What you should do →
Quote the records that follow in full, leaving the pictures out.

-------- Data extracts

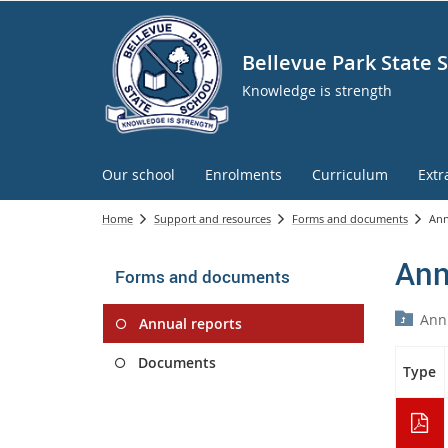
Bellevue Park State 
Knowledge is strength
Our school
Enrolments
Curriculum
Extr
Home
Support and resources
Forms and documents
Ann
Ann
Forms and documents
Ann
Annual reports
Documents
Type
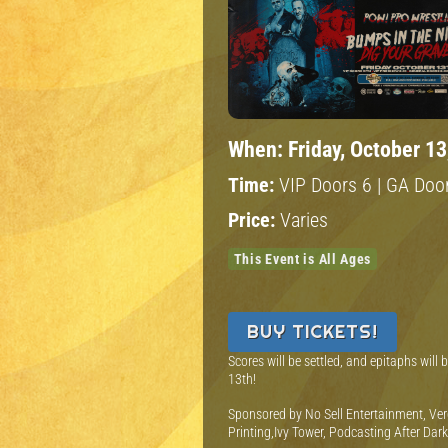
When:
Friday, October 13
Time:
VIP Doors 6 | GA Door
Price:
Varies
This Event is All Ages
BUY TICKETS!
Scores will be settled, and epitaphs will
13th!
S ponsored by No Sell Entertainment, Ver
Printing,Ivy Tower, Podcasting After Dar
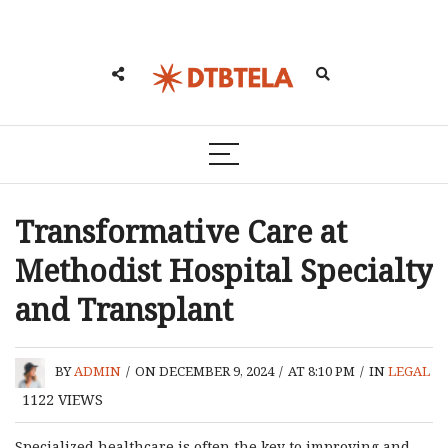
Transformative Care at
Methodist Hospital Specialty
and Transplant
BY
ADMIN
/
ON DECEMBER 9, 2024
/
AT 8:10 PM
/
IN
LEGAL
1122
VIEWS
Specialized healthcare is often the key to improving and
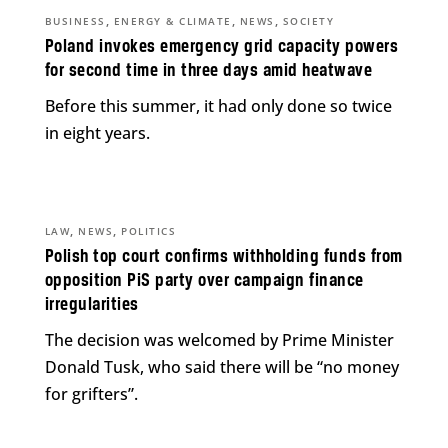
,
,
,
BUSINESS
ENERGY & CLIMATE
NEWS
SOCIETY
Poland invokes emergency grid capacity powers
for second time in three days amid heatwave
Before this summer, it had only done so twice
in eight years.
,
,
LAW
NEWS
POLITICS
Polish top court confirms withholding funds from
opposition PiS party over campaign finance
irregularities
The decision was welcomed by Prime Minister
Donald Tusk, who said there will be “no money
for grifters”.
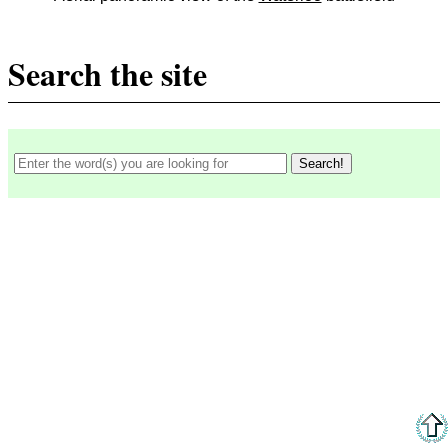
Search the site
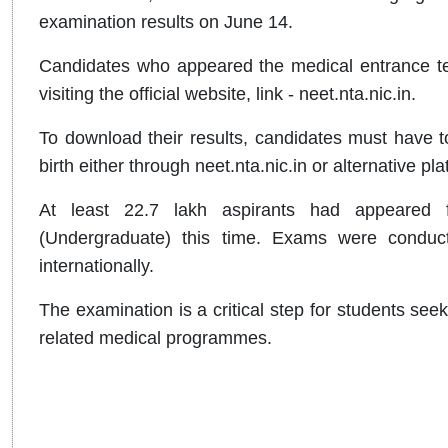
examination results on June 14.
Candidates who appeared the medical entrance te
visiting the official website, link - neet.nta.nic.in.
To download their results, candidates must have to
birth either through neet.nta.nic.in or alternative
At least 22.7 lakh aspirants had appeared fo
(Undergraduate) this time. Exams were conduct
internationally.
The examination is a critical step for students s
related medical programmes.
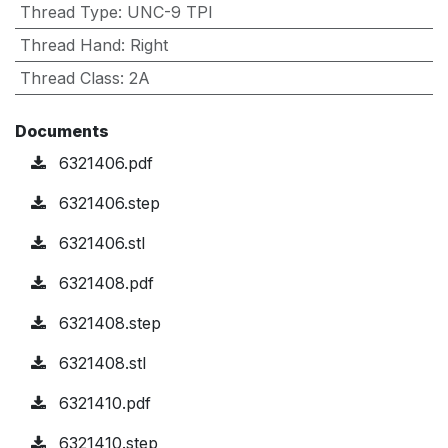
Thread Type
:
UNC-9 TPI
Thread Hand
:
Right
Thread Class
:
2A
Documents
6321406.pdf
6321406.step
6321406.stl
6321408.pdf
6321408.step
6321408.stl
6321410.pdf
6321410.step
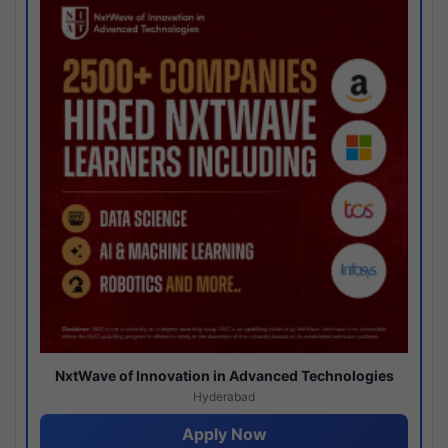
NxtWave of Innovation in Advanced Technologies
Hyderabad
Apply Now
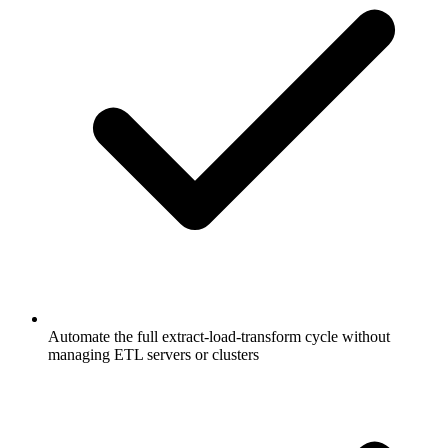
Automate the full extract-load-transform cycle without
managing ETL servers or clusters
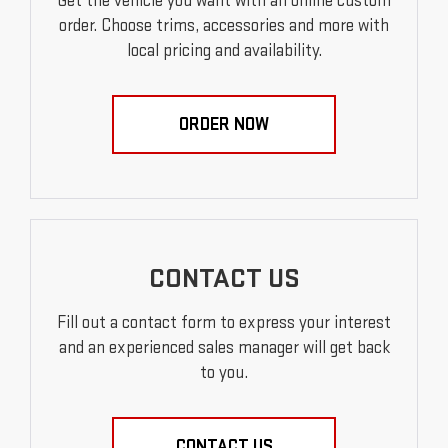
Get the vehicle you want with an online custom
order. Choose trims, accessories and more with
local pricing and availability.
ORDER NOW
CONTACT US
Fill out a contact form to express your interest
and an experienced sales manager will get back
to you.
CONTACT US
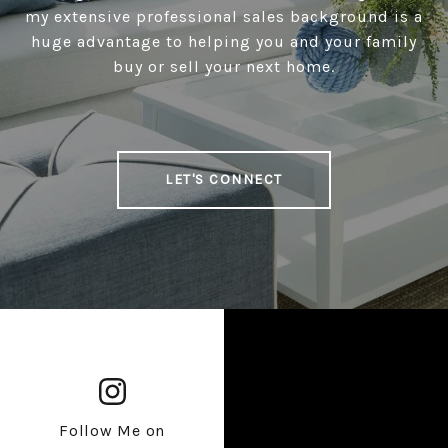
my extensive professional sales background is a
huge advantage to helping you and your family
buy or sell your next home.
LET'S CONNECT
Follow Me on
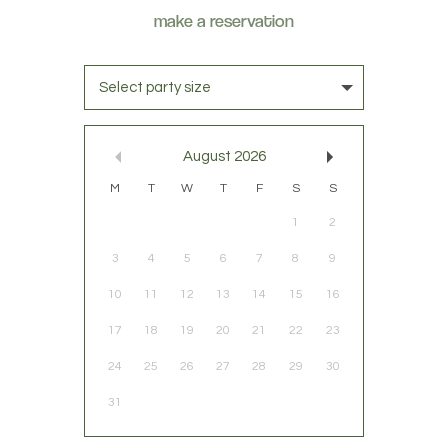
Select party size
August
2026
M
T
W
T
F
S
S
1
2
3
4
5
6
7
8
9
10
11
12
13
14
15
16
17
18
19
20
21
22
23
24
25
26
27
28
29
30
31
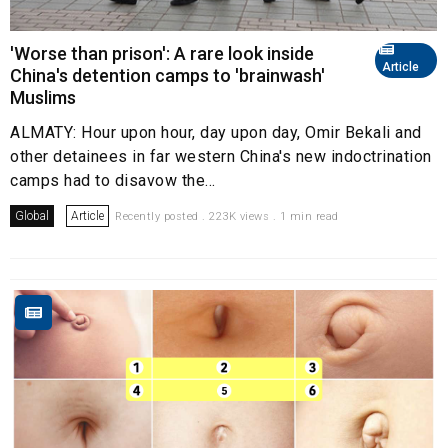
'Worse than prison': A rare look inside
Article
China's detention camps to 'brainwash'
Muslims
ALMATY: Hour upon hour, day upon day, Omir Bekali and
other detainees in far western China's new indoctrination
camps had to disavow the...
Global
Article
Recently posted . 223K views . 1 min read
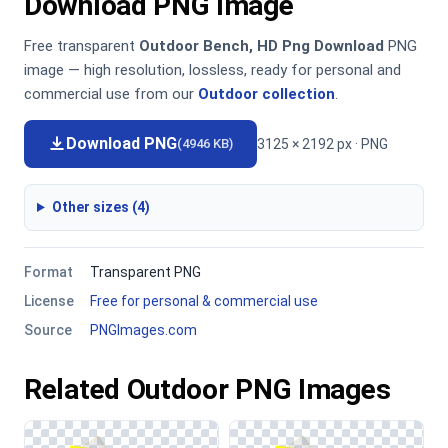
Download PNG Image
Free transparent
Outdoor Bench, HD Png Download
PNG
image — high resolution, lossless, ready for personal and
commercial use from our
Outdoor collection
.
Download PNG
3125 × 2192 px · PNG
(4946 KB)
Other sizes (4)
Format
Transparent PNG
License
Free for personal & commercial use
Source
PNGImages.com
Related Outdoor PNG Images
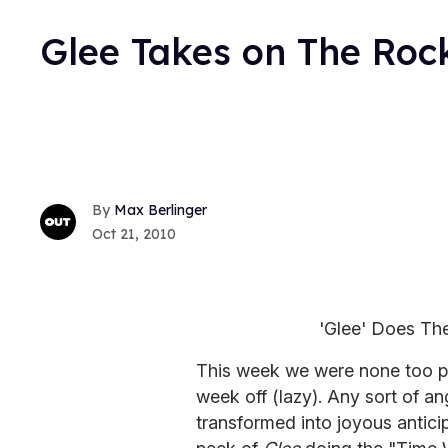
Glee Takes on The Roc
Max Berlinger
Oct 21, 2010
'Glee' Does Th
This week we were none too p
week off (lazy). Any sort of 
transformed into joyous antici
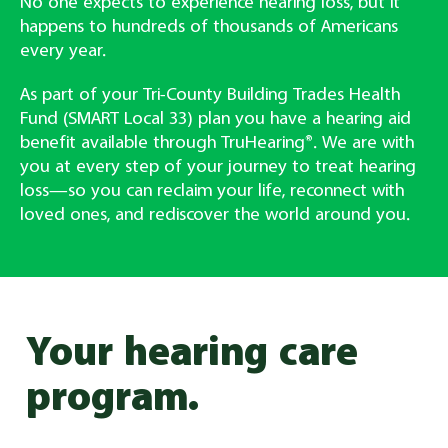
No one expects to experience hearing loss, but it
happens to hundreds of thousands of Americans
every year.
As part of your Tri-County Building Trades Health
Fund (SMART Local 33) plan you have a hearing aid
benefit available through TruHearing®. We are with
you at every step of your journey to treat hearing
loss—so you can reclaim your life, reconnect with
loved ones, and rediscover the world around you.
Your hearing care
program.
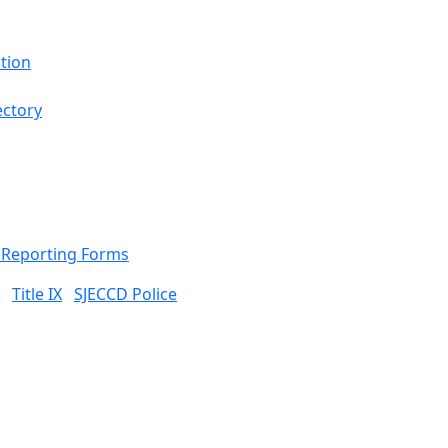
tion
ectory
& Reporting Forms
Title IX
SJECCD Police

----------------

Solution to this task →
Bellevue Park State 
Knowledge is strength
Our school
Enrolments
Curriculum
Extr
Home
Support and resources
Forms and documents
Ann
Ann
Forms and documents
Ann
Annual reports
Documents
Type
When:
Friday, October 13
Time:
VIP Doors 6 | GA Door
Price:
Varies
This Event is All Ages
BUY TICKETS!
Scores will be settled, and epitaphs will
13th!
S ponsored by No Sell Entertainment, Ver
Printing,Ivy Tower, Podcasting After Dar
Transformative Care at
Methodist Hospital Specialty
and Transplant
BY
ADMIN
/
ON DECEMBER 9, 2024
/
AT 8:10 PM
/
IN
LEGAL
1122
VIEWS
Specialized healthcare is often the key to improving and
,
,
,
BUSINESS
ENERGY & CLIMATE
NEWS
SOCIETY
Poland invokes emergency grid capacity powers
for second time in three days amid heatwave
Before this summer, it had only done so twice
in eight years.
,
,
LAW
NEWS
POLITICS
Polish top court confirms withholding funds from
opposition PiS party over campaign finance
irregularities
The decision was welcomed by Prime Minister
Donald Tusk, who said there will be “no money
for grifters”.
Search the site
examination results on June 14.
Candidates who appeared the medical entrance te
visiting the official website, link - neet.nta.nic.in.
To download their results, candidates must have to
birth either through neet.nta.nic.in or alternative
At least 22.7 lakh aspirants had appeared fo
(Undergraduate) this time. Exams were conduct
internationally.
The examination is a critical step for students s
related medical programmes.
Thread Type
:
UNC-9 TPI
Thread Hand
:
Right
Thread Class
:
2A
Documents
6321406.pdf
6321406.step
6321406.stl
6321408.pdf
6321408.step
6321408.stl
6321410.pdf
6321410.step
NxtWave of Innovation in Advanced Technologies
Hyderabad
Apply Now
Automate the full extract-load-transform cycle without
managing ETL servers or clusters
Get the vehicle you want with an online custom
order. Choose trims, accessories and more with
local pricing and availability.
ORDER NOW
CONTACT US
Fill out a contact form to express your interest
and an experienced sales manager will get back
to you.
CONTACT US
my extensive professional sales background is a
huge advantage to helping you and your family
buy or sell your next home.
LET'S CONNECT
Follow Me on
Select party size
August
2026
M
T
W
T
F
S
S
1
2
3
4
5
6
7
8
9
10
11
12
13
14
15
16
17
18
19
20
21
22
23
24
25
26
27
28
29
30
31
'Worse than prison': A rare look inside
Article
China's detention camps to 'brainwash'
Muslims
ALMATY: Hour upon hour, day upon day, Omir Bekali and
other detainees in far western China's new indoctrination
camps had to disavow the...
Global
Article
Recently posted . 223K views . 1 min read
Download PNG Image
Free transparent
Outdoor Bench, HD Png Download
PNG
image — high resolution, lossless, ready for personal and
commercial use from our
Outdoor collection
.
Download PNG
3125 × 2192 px · PNG
(4946 KB)
Other sizes (4)
Format
Transparent PNG
License
Free for personal & commercial use
Source
PNGImages.com
Related Outdoor PNG Images
Glee Takes on The Roc
Max Berlinger
Oct 21, 2010
'Glee' Does Th
This week we were none too p
week off (lazy). Any sort of 
transformed into joyous antici
No one expects to experience hearing loss, but it
happens to hundreds of thousands of Americans
every year.
As part of your Tri-County Building Trades Health
Fund (SMART Local 33) plan you have a hearing aid
benefit available through TruHearing®. We are with
you at every step of your journey to treat hearing
loss—so you can reclaim your life, reconnect with
loved ones, and rediscover the world around you.
Your hearing care
program.
tion
ectory
& Reporting Forms
Title IX
SJECCD Police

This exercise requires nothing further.